これが初めて、いや、片手で数えるほどなら俺も慰めましただろう。だが、
「傷心って、目当てがなかったことか? それとも、一カ月足らずで彼女にフラれたことか? これで何回目だ。八回? いや、九?
大体、バイトの入りまで図書館でレポートをしようと思っていた俺を、『奢るから一緒に行こうぜ!』って引っ張って来たのはおまえだろう、悠斗?」
「そうだけどさー」
「最短記録の六時間に比べたら、持った方なんじゃないのか? 一カ月は」
「やめろ、やめろ! 追い打ちを掛けるんじゃない!」
両手で頭を抱える悠斗を俺はジッと見る。
正直に言って、悠斗の顔は悪くない。
腹立たしいが、イケメンの部類だと思う。身長は俺より高いし、コミュ力も高め。享楽主義者という難点はあれども、俺が素で話せるだけあって性格も悪くない。
ファッションセンスが壊滅ということも、多分ない。
「なんだよ、ジッと見て?」
「別に」
また、カランコロンと来客を知らせる音が鳴る。
視線を逸らすついでに扉に顔を向けると、入店した人物と目があった。たおやかに手を振る女に、俺は頭を下げる。
「知り合いか?」
「バイト先の常連」
ふわりと甘い香りが横切り、にこにこと笑う女が隣のテーブルに腰を掛けた。
「こんにちは。今日は、前とは違うイケメンを連れているのね?」
「こんにちは、美和さん。彼は、友人の」
「相澤悠斗です。初めまして」
俺が紹介する言葉を奪い、格好つけたように悠斗が笑う。
全く、女に弱いやつめ。いや、ある意味紳士なのか?
だが、そこはさすが大人の女。美和は深紅に染まる唇をゆるりと持ち上げて、艶やかに微笑んだ。
*
ハンバーグドリアを食べ終わった俺は水を飲みながら、かぼちゃプリンを待っていた。
店内はやや落ち着きを見せ始めているが、店主一人では到底切り盛り出来ないのだろう。見掛けない顔の、やたら背の高い店員がキビキビと動いている。

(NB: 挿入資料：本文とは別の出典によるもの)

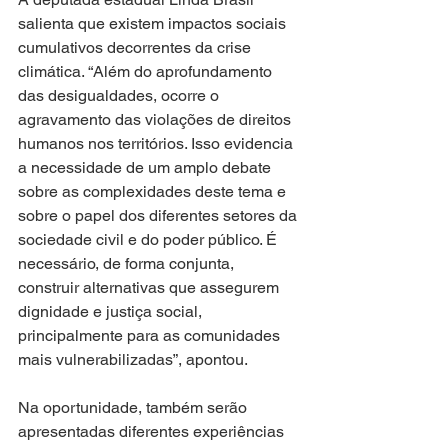
salienta que existem impactos sociais 
cumulativos decorrentes da crise 
climática. “Além do aprofundamento 
das desigualdades, ocorre o 
agravamento das violações de direitos 
humanos nos territórios. Isso evidencia 
a necessidade de um amplo debate 
sobre as complexidades deste tema e 
sobre o papel dos diferentes setores da 
sociedade civil e do poder público. É 
necessário, de forma conjunta, 
construir alternativas que assegurem 
dignidade e justiça social, 
principalmente para as comunidades 
mais vulnerabilizadas”, apontou.
Na oportunidade, também serão 
apresentadas diferentes experiências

おかげで、『さつまいもと栗のタルト』がメニュー表から消えた理由を聞くことは叶わなかった。
「それにしても、『幸せのタルト』がないなんてねぇ。ひなちゃんも食べたがってたのになぁ。残念」
「ひなちゃん?」
「夏に話した女の子だよ。天神と会うきっかけになった」
「ああ!」
悠斗は納得したように、大きくうなずいた。
「そういえば、あのイケメンくんは元気にしてる?」
「天神なら、相変わらずですよ。今は、女子大生の依頼を調査しています」
「へえー。彼氏の浮気調査とか?」
質問がエグい。
ぱっちりとした目を大きくさせる彼女は興味津々と言った表情だ。
「そういうのではないです」
「ふぅん?」
いまいち、納得いってないご様子。俺は話題提供、もとい話題転換のために友人に話を振った。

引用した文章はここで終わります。